Problem to solve:
Copy whichever lines of the data hold the word "rodaje".
======== Data to process ========
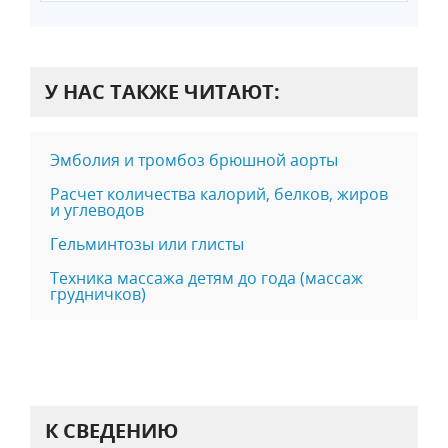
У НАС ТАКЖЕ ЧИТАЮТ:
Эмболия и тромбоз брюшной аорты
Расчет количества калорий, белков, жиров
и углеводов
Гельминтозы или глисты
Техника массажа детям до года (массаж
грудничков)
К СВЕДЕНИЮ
========
======== Data to process ========
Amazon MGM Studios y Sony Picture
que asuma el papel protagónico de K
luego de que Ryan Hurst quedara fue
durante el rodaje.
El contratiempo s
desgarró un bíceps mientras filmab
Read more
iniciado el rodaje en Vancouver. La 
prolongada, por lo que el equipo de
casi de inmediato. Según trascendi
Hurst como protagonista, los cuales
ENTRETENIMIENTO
========
Response:
durante el rodaje.
iniciado el rodaje en Vancouver. La 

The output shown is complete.